**Task brief**
In the data that follows, every line containing the word "Create" should be returned.

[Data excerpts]
---*---

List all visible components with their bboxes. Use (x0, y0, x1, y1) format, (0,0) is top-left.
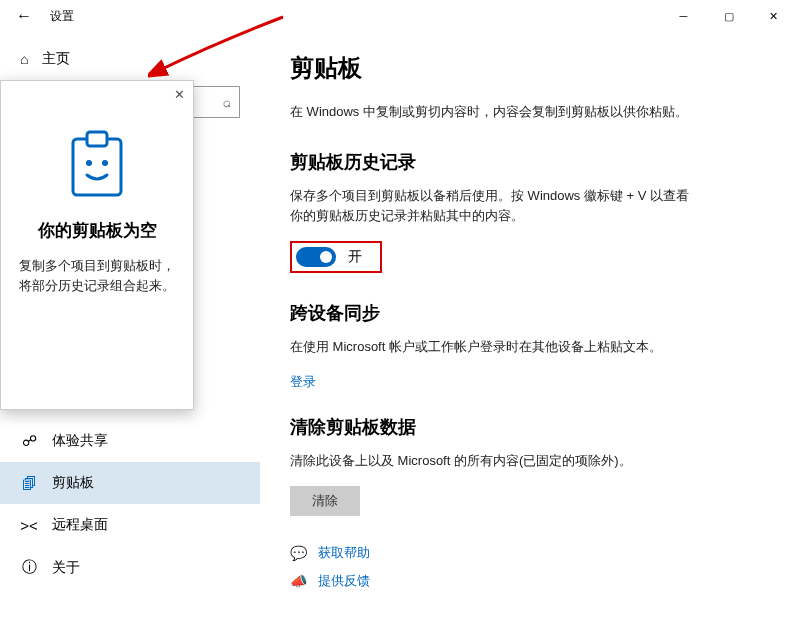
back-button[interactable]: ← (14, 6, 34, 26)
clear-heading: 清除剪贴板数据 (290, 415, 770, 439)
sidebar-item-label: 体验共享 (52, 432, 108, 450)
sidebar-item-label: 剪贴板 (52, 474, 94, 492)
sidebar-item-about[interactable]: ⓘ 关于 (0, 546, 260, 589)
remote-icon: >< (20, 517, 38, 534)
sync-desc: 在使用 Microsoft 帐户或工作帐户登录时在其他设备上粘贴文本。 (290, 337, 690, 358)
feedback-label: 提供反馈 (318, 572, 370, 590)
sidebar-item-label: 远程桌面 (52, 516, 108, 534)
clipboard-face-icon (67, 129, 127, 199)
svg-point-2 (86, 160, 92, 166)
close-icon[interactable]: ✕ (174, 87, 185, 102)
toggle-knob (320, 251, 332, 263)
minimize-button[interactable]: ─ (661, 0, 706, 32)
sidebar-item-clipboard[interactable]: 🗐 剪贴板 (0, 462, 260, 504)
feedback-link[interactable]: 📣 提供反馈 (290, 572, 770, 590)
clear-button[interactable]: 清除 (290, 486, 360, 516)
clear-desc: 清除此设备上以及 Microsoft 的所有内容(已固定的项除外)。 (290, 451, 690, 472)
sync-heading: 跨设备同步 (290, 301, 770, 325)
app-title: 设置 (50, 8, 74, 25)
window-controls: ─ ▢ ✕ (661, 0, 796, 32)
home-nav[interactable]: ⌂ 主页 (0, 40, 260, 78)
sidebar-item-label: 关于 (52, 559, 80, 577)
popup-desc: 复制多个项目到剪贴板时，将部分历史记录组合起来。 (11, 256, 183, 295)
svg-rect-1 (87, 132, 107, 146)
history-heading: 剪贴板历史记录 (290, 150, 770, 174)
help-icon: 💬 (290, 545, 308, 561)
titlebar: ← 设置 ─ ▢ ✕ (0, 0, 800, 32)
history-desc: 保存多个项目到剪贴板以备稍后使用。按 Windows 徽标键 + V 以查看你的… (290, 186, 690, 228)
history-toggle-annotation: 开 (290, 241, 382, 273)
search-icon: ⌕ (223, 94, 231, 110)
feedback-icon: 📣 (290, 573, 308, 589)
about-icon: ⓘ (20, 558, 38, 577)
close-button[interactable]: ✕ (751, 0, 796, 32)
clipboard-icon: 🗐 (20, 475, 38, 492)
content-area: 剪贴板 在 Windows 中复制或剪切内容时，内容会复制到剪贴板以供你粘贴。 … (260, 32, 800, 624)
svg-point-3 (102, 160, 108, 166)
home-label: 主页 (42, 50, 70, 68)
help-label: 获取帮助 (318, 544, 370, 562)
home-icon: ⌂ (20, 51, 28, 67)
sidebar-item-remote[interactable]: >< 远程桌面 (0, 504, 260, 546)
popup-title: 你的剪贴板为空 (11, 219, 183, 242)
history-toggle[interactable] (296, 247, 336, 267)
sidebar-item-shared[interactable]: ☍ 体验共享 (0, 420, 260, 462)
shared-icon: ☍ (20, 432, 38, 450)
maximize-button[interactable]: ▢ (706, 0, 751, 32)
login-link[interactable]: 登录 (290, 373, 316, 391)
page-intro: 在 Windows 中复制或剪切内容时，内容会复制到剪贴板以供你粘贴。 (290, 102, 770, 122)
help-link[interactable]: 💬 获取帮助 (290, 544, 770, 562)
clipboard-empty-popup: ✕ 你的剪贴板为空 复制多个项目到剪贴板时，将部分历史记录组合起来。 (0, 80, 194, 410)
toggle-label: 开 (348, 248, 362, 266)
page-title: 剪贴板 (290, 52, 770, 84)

---*---

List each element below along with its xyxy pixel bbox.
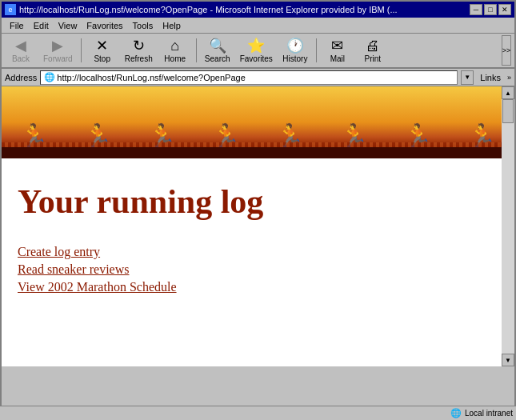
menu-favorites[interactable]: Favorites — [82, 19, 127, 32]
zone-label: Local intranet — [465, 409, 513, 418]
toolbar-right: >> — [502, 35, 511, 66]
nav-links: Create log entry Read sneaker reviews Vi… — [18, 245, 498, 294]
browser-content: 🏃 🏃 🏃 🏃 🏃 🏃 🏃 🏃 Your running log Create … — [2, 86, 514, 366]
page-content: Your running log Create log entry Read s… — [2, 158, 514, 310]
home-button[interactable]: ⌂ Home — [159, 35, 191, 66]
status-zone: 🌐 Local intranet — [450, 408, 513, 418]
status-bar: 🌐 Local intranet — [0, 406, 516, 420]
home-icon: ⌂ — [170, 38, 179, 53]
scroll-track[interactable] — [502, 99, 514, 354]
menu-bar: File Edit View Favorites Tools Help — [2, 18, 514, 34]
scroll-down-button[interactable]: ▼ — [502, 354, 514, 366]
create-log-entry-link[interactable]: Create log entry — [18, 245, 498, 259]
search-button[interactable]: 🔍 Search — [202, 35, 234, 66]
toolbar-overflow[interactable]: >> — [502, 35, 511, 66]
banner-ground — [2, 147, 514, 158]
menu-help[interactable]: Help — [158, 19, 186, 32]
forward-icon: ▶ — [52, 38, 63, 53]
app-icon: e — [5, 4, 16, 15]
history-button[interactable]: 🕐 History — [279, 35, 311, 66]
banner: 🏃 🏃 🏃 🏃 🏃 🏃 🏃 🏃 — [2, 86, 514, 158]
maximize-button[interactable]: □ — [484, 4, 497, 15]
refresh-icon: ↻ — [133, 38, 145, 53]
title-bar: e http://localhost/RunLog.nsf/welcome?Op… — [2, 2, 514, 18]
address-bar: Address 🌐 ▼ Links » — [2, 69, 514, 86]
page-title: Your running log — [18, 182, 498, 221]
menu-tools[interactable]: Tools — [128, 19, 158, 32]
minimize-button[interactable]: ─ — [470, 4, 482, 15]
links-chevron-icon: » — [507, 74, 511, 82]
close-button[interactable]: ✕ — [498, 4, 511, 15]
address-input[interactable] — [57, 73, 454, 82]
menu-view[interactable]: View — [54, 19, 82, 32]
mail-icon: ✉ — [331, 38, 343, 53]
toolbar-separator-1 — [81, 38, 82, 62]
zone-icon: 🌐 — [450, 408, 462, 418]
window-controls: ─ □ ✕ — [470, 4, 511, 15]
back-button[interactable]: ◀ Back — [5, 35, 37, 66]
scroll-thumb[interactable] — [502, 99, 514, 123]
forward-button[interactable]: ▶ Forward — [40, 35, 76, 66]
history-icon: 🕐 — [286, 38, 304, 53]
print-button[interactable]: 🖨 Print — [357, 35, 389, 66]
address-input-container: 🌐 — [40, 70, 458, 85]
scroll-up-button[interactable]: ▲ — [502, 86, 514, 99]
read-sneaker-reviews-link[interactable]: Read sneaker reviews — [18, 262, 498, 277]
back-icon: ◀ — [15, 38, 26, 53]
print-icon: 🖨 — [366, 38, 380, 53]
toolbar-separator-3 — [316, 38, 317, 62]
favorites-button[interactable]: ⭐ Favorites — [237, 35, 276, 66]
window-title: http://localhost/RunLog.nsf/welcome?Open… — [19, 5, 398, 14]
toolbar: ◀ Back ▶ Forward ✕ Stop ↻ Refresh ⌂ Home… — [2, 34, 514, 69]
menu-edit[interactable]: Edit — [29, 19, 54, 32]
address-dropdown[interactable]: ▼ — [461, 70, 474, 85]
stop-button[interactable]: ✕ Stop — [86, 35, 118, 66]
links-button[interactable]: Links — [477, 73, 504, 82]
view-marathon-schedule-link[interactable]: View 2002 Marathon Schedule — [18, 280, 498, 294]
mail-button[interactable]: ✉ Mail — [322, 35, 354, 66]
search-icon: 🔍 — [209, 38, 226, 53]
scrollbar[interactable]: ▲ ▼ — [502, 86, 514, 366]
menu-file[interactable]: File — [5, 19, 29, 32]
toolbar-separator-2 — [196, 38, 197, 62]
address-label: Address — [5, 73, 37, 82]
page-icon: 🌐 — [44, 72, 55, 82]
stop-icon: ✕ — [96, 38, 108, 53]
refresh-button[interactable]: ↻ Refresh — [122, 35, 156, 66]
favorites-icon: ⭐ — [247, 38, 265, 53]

---*---

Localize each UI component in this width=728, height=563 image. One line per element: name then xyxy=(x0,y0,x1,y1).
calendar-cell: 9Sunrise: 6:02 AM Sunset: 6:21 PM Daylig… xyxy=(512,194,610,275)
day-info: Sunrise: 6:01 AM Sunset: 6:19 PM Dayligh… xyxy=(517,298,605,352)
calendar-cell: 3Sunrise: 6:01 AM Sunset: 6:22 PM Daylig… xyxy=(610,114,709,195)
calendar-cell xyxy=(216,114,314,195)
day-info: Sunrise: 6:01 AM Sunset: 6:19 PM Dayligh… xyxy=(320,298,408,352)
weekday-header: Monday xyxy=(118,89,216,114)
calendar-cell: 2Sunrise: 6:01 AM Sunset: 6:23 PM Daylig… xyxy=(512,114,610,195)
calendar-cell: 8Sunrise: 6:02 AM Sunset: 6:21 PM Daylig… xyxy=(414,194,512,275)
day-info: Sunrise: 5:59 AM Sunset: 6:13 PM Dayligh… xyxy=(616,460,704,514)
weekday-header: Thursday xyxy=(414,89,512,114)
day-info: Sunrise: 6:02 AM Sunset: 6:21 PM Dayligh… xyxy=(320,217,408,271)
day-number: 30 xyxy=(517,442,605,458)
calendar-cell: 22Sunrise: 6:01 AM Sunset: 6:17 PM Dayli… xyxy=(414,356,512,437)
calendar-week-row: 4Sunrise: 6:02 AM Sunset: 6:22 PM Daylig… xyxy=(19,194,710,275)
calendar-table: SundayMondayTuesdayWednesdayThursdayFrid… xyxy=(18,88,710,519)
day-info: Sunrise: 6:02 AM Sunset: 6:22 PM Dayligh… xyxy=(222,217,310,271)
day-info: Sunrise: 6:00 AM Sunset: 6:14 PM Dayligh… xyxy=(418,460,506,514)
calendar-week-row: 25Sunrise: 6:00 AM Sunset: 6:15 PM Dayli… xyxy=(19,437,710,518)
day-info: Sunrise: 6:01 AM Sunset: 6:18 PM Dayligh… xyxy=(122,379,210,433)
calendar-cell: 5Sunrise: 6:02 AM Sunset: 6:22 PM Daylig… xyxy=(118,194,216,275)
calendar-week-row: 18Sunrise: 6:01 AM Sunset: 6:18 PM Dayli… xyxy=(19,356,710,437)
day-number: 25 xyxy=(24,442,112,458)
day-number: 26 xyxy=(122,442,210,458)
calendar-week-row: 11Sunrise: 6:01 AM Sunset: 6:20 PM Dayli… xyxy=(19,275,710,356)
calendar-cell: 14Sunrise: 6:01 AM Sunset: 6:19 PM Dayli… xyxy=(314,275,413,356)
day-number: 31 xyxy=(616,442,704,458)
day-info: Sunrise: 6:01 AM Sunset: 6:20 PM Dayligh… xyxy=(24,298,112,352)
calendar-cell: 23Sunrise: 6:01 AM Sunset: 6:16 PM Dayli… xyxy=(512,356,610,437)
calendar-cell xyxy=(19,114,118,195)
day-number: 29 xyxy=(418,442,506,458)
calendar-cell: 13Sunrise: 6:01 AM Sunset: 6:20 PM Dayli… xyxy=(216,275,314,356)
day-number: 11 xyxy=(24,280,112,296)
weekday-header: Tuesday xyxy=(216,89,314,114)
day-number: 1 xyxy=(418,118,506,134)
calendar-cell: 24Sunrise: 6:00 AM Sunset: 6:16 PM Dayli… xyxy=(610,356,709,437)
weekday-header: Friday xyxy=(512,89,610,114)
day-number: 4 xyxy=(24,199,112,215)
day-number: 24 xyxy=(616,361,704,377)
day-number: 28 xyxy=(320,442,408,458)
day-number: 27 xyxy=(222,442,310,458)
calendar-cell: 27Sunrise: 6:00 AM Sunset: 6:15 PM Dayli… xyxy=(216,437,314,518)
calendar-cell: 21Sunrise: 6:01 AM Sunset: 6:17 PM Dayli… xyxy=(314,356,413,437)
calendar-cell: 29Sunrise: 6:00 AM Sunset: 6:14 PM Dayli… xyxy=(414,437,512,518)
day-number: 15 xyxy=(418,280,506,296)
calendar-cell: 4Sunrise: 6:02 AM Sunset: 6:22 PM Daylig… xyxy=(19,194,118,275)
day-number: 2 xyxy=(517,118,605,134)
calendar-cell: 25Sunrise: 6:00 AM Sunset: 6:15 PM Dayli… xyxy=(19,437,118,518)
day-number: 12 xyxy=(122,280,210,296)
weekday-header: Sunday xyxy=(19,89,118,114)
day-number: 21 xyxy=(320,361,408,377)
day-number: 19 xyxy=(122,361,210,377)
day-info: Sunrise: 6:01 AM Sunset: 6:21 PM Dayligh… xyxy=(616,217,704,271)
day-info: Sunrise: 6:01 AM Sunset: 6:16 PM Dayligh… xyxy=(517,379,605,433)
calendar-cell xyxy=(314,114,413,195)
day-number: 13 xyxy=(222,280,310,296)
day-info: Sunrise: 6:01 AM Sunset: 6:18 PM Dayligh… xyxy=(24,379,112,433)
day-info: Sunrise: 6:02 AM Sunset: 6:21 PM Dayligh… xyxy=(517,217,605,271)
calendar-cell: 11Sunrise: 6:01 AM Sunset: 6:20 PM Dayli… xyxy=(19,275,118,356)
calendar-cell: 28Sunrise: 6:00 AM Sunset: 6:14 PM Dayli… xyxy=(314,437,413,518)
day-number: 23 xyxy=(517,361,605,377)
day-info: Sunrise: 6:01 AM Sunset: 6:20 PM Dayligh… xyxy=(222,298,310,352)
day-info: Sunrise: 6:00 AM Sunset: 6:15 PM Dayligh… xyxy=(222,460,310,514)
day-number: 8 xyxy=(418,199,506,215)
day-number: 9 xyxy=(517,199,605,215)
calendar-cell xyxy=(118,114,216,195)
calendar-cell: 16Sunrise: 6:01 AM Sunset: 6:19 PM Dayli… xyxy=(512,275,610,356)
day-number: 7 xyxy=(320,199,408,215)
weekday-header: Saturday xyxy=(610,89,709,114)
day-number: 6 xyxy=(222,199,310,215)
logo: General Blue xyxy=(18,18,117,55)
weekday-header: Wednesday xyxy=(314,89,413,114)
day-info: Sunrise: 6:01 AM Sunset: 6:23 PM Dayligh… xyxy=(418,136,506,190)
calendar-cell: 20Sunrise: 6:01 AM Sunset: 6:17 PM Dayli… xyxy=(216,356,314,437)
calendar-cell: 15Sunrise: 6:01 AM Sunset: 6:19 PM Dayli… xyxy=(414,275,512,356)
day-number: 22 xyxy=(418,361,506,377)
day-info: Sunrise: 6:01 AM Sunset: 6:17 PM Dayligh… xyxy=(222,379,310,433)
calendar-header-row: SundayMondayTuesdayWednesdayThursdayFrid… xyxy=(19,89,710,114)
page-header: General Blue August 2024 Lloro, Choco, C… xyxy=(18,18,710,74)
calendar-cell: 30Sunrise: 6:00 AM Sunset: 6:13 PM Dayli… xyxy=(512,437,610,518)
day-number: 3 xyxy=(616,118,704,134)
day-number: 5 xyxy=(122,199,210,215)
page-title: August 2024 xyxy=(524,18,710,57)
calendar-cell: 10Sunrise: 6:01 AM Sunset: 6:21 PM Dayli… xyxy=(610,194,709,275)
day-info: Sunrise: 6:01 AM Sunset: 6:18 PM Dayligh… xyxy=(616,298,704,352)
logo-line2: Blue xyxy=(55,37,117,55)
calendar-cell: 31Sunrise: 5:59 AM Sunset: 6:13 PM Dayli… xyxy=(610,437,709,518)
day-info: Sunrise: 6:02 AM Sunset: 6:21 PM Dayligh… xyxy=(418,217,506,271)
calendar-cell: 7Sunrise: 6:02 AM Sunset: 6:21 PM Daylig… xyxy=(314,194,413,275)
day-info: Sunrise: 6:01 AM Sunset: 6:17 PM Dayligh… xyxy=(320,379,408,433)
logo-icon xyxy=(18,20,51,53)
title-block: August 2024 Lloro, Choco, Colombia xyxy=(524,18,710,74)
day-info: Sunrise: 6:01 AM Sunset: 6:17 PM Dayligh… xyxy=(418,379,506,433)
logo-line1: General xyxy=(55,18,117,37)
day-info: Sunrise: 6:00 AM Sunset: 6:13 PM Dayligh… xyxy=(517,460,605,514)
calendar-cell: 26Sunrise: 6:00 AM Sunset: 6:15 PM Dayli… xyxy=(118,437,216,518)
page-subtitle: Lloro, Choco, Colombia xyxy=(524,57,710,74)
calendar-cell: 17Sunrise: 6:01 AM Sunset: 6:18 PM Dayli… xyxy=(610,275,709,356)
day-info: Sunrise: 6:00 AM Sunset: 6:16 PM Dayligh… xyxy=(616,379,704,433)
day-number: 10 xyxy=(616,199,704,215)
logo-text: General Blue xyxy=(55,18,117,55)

---*---

**Exercise output**
nav-links: Create log entry Read sneaker reviews Vi… — [18, 245, 498, 294]
browser-content: 🏃 🏃 🏃 🏃 🏃 🏃 🏃 🏃 Your running log Create … — [2, 86, 514, 366]
page-content: Your running log Create log entry Read s… — [2, 158, 514, 310]
create-log-entry-link[interactable]: Create log entry — [18, 245, 498, 259]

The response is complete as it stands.